As shown in FIG. 5 (b), the boom setting angle θ at the time of starting the payout is as shown in FIG. 5 (b), when the reclaimer 2 is scheduled to start payout, that is, when the wheel 10 is bitten on the first cut stage from the mountain top side. It is an angle formed by the boom 9 and the traveling direction of the fuselage 10.
[0018]
FIG. 3 shows an example of a payout operation by the reclaimer 2, and the shape indicated by the broken line of the mountain 6 is the initial mountain. In this example, the coordinates of one end of the initial mountain peak are (x ₀ , y ₀ , z ₀ ). The position of the wheel 10 is determined by the length of the boom 9, the position of the body 8, the horizontal turning angle γ of the boom 9, and the elevation angle λ, and (x ₀ , y ₀ , z ₀ ) can be expressed as a reference point. . The reclaimer 2 is automatically operated by controlling the position of the foil 10, the foil 10 is rotated, the loose objects are picked up by the bucket 13, and then dispensed.
[0019]
FIG. 4 shows an example in which the mountain 6 is viewed from the side, and the mountain 6 is paid out stepwise from one end (x ₀ , y ₀ , z ₀ ) side of the mountain peak. The bench height h of each cutting stage is substantially equal to the wheel radius r (the length from the rotation center of the foil 10 to the tip of the bucket 13) as shown in FIG. 4 (a). Thus, in this example, it is cut out in five steps. The number of cutting steps is determined by the height Z of the initial mountain peak and the wheel radius r. The bench height h ′ at the lowest level (the fifth level) is represented by Z-4h.
[0020]
In the method of the present invention, the number of cutting stages d is set by d = Z / r (rounding off after the decimal point is preferable, but rounding off or rounding up may be used), and the bench height h from the top to the (d-1) th stage is h≈Z. / D, The bench height h ′ at the d-th stage (lowermost stage) can be set to h ′ = Z− (d−1) h.
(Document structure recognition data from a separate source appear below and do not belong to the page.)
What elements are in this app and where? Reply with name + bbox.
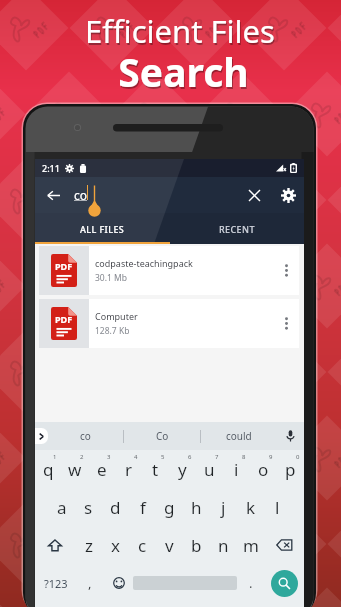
- staticText: r: [125, 458, 133, 481]
- staticText: codpaste-teachingpack: [95, 257, 193, 269]
- staticText: 7: [215, 453, 219, 461]
- staticText: t: [152, 458, 159, 481]
- button[interactable]: PDF: [39, 299, 299, 348]
- staticText: b: [191, 534, 202, 557]
- staticText: Efficient Files: [85, 10, 275, 52]
- button[interactable]: Backspace: [264, 526, 304, 564]
- staticText: ALL FILES: [80, 223, 125, 235]
- button[interactable]: d: [102, 488, 129, 526]
- button[interactable]: o: [250, 450, 277, 488]
- staticText: h: [191, 496, 202, 519]
- button[interactable]: Clear query: [242, 183, 266, 207]
- staticText: q: [43, 458, 54, 481]
- button[interactable]: k: [237, 488, 264, 526]
- staticText: Efficient Files: [86, 12, 276, 54]
- staticText: co: [80, 429, 91, 443]
- staticText: RECENT: [219, 223, 255, 235]
- staticText: e: [97, 458, 107, 481]
- button[interactable]: Co: [124, 422, 200, 450]
- staticText: s: [84, 496, 93, 519]
- staticText: 8: [242, 453, 246, 461]
- button[interactable]: Settings: [276, 183, 300, 207]
- staticText: 3: [107, 453, 111, 461]
- staticText: 1: [53, 453, 57, 461]
- button[interactable]: e: [88, 450, 115, 488]
- button[interactable]: t: [142, 450, 169, 488]
- button[interactable]: w: [61, 450, 88, 488]
- staticText: u: [204, 458, 215, 481]
- staticText: o: [258, 458, 269, 481]
- staticText: Computer: [95, 310, 138, 322]
- button[interactable]: could: [201, 422, 277, 450]
- button[interactable]: Search: [271, 570, 298, 597]
- button[interactable]: Emoji: [104, 564, 133, 602]
- staticText: d: [110, 496, 121, 519]
- staticText: v: [165, 534, 174, 557]
- staticText: 2: [80, 453, 84, 461]
- button[interactable]: More options: [273, 246, 299, 295]
- button[interactable]: .: [237, 564, 265, 602]
- button[interactable]: RECENT: [169, 213, 304, 244]
- staticText: a: [57, 496, 67, 519]
- staticText: 6: [188, 453, 192, 461]
- button[interactable]: r: [115, 450, 142, 488]
- button[interactable]: z: [75, 526, 102, 564]
- staticText: i: [234, 458, 239, 481]
- button[interactable]: Voice input: [277, 422, 304, 450]
- button[interactable]: v: [156, 526, 183, 564]
- button[interactable]: b: [183, 526, 210, 564]
- staticText: f: [140, 496, 146, 519]
- button[interactable]: y: [169, 450, 196, 488]
- button[interactable]: ALL FILES: [35, 213, 169, 244]
- staticText: could: [226, 429, 252, 443]
- staticText: 128.7 Kb: [95, 325, 130, 337]
- staticText: PDF: [55, 313, 73, 325]
- button[interactable]: More suggestions: [35, 428, 48, 444]
- staticText: Search: [118, 45, 249, 98]
- staticText: w: [68, 458, 82, 481]
- staticText: Co: [156, 429, 169, 443]
- button[interactable]: Shift: [35, 526, 75, 564]
- button[interactable]: u: [196, 450, 223, 488]
- button[interactable]: c: [129, 526, 156, 564]
- staticText: ,: [88, 574, 92, 592]
- staticText: 2:11: [42, 162, 60, 174]
- button[interactable]: m: [237, 526, 264, 564]
- staticText: Search: [119, 47, 250, 100]
- button[interactable]: p: [277, 450, 304, 488]
- staticText: 0: [296, 453, 300, 461]
- button[interactable]: q: [35, 450, 61, 488]
- staticText: x: [111, 534, 120, 557]
- button[interactable]: More options: [273, 299, 299, 348]
- button[interactable]: l: [264, 488, 291, 526]
- staticText: m: [243, 534, 259, 557]
- staticText: j: [221, 496, 226, 519]
- staticText: co: [74, 187, 88, 203]
- staticText: 30.1 Mb: [95, 272, 128, 284]
- staticText: l: [275, 496, 280, 519]
- staticText: p: [285, 458, 296, 481]
- button[interactable]: PDF: [39, 246, 299, 295]
- button[interactable]: s: [75, 488, 102, 526]
- button[interactable]: i: [223, 450, 250, 488]
- staticText: .: [249, 574, 253, 592]
- button[interactable]: f: [129, 488, 156, 526]
- button[interactable]: ?123: [35, 564, 76, 602]
- staticText: k: [246, 496, 256, 519]
- button[interactable]: h: [183, 488, 210, 526]
- button[interactable]: Back: [42, 184, 64, 206]
- staticText: PDF: [55, 260, 73, 272]
- button[interactable]: a: [48, 488, 75, 526]
- button[interactable]: n: [210, 526, 237, 564]
- staticText: ?123: [44, 576, 68, 591]
- button[interactable]: co: [48, 422, 123, 450]
- button[interactable]: ,: [76, 564, 104, 602]
- staticText: 9: [269, 453, 273, 461]
- button[interactable]: x: [102, 526, 129, 564]
- button[interactable]: j: [210, 488, 237, 526]
- staticText: g: [164, 496, 175, 519]
- staticText: y: [178, 458, 187, 481]
- button[interactable]: g: [156, 488, 183, 526]
- staticText: z: [85, 534, 93, 557]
The foil initial biting position of each stage can be set as in the example of FIG. As shown in FIG. 5A, the wheel initial biting position is the rotation center position of the foil 10 when the bucket of the foil 10 is brought into contact with the pile 6.
[0021]
Consider the following when determining the initial initial bite position from the top of the mountain. That is, the boom setting angle θ at the time of starting to pay out is set to the pile 10 of the wheel 10 so that the foil 10 is bitten on the pile 6 and the wheel 10 is not overloaded when the boom 9 is turned. Preferably, the angle is such that the amount is minimal. The set angle θ is ideally 45 °, and the pile height Z and the bench height h can be determined so that the length of the boom 9 is θ = 45 ° under a certain condition.
[0022]
Since the length of the boom 9 is constant, when θ = 45 °, that is, when the boom angle at the first stage wheel initial biting position is 45 °, the boom angle is 45 ° for the second and subsequent stages. Thus, the foil 10 cannot be eaten.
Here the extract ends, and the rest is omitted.